= EXERCISE GOAL =
Your answer must hold only the lines below from the line containing "Privacy policy [Data" through the line containing "Rob Turpin [Items", each reproduced exactly.

= GIVEN DATA =
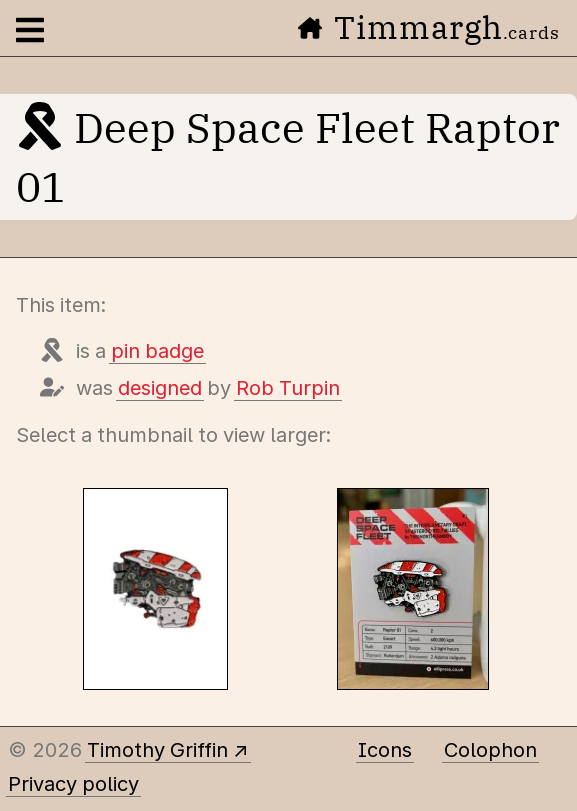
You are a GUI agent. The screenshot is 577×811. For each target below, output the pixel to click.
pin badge (157, 351)
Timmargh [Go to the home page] (429, 27)
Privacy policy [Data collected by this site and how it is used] (73, 784)
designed (160, 388)
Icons (385, 750)
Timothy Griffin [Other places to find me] (157, 750)
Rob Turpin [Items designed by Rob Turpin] (288, 388)
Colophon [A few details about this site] (490, 750)
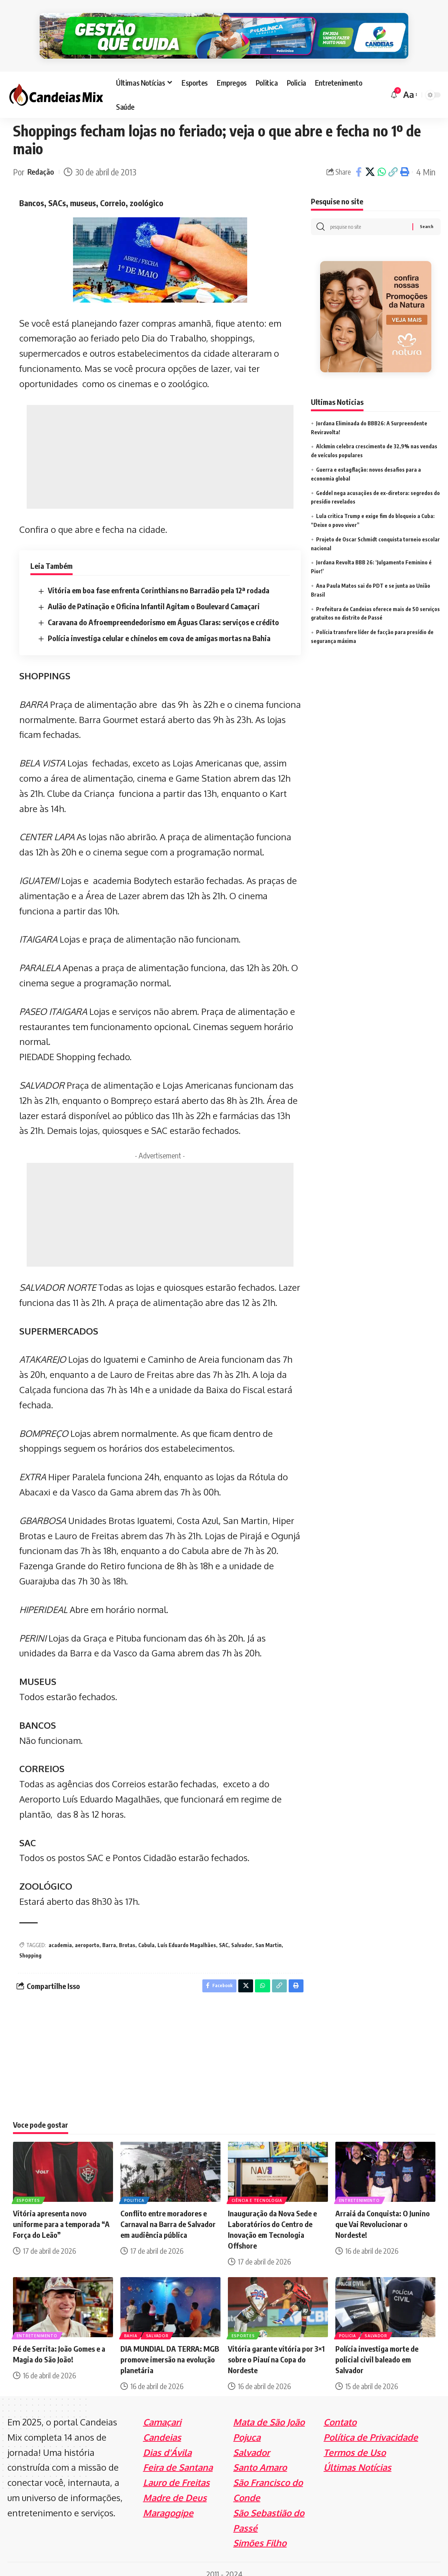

= RESPONSE AREA =
Privacy policy [Data collected by this site and how it is used] (73, 784)
designed (160, 388)
Icons (385, 750)
Timothy Griffin [Other places to find me] (157, 750)
Rob Turpin [Items designed by Rob Turpin] (288, 388)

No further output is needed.